The most noteworthy amendment in the draft Bill, however, is the proposal that tariffs reflect the actual cost of power and subsidies be delivered to consumers through the Direct Benefit Transfer route. To this end, the Bill has also stipulated a reduction on cross-subsidies and surcharges. These are major changes, since cross-subsidies (principally to industrial units and high-consumption users) partly compensate discoms for losses incurred from providing subsidised or free power. “States have dithered in reducing cross subsidies, the Bill could force them to act as per the Tariff Policy,” IDFC Securities said in a commentary on the Bill.

The Bill has not set out the amount by which cross-subsidies will be reduced, however. That will be outlined in the upcoming National Tariff Policy (NTP), which issues annual guidelines for State Electricity Regulatory Commissions (SERCs). The 2019 edition was not issued, and the 2018 one has no mention of reducing cross-subsidies.
Recognising that power tariffs in India do not reflect costs, the new Bill has also introduced provisions on tariff determination. The most significant proposal here are restrictions on deferring revenue recovery or regulatory assets (that is, discom expenses that are recoverable from future power tariff hikes). The problem is that SERCs do not account for them when calculating current electricity tariffs. The Ministry of Power estimates that discoms lose Rs 22,000 crore revenue annually due to the creation of new regulatory assets.

To improve states’ payment mechanism, the Bill has proposed that load despatch centres would be empowered to oversee the “payment security mechanism” or PSM before power is dispatched. The mechanism makes it mandatory for discoms to prepay for electricity through letters of credit.  

The proposal appears sound but it may create problems for generators of renewable power (wind, solar, hyro-electric), which, by its nature, cannot be stopped, controlled or regulated in the same way as thermal power units. “The PSM has not dealt with the issue of generation of renewable power which has a ‘must run’ status and gets the benefit of deemed generation,” said former vice president at Noida Power Corporation, Rajiv Goyal, who is now Principal Consultant, Mercados Energy Markets.
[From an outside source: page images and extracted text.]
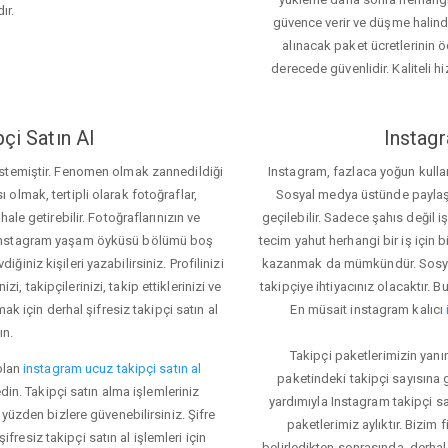
ır.
güvence verir ve düşme halinde 
alınacak paket ücretlerinin 
derecede güvenlidir. Kaliteli hi
çi Satın Al
Instagr
 istemiştir. Fenomen olmak zannedildiği
Instagram, fazlaca yoğun kulla
ı olmak, tertipli olarak fotoğraflar,
Sosyal medya üstünde paylaşım 
le getirebilir. Fotoğraflarınızın ve
geçilebilir. Sadece şahıs değil 
iz. Instagram yaşam öyküsü bölümü boş
tecim yahut herhangi bir iş için
iğiniz kişileri yazabilirsiniz. Profilinizi
kazanmak da mümkündür. Sosyal
i, takipçilerinizi, takip ettiklerinizi ve
takipçiye ihtiyacınız olacaktır. B
ak için derhal şifresiz takipçi satın al
En müsait instagram kalıcı
ın.
Takipçi paketlerimizin yanı
olan
instagram ucuz takipçi satın al
paketindeki takipçi sayısına
din. Takipçi satın alma işlemleriniz
yardımıyla Instagram takipçi s
üzden bizlere güvenebilirsiniz. Şifre
paketlerimiz aylıktır. Bizim
fresiz takipçi satın al işlemleri için
belirledikten sonrasında, derhal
Among the more significant aspects of the Bill is the proposal for an Electricity Contract Enforcement Authority (ECEA) to resolve disputes over contracts of sale, purchase and transmission of power between two or more parties. The industry has welcomed the move, but the precise authority and role of the ECEA remains unclear.
Goyal points out that the draft is not clear on differentiating the powers of the ECEA and the existing Electricity Regulatory Commissions (ERCs). “The draft amendment suggests that the ERC will continue to have the power to refer to arbitration, including on those issues for which powers are proposed to be vested with ECEA,” he said.

Confusingly, the ECEA has not been empowered to take up tariff-related disputes.” The ECEA will have no jurisdiction over any matter related to regulation or determination of tariff or any dispute involving tariff. Tariff disputes are the highest contested matters,” said a former member of a state ERC requesting anonymity.

Analysts agree on the broad thrust of the latest reforms but point to the need for more explanations and detailed methodology for several amendments (the issue of cross-subsidies being key). But the bigger challenge remains whether states will come on board. For instance, on the critical issue of delivery power subsidies through the DBT only Bihar has gone down this route. But with discom losses plaguing the whole power supply chain, the incentives for states to join the reform bandwagon is strong.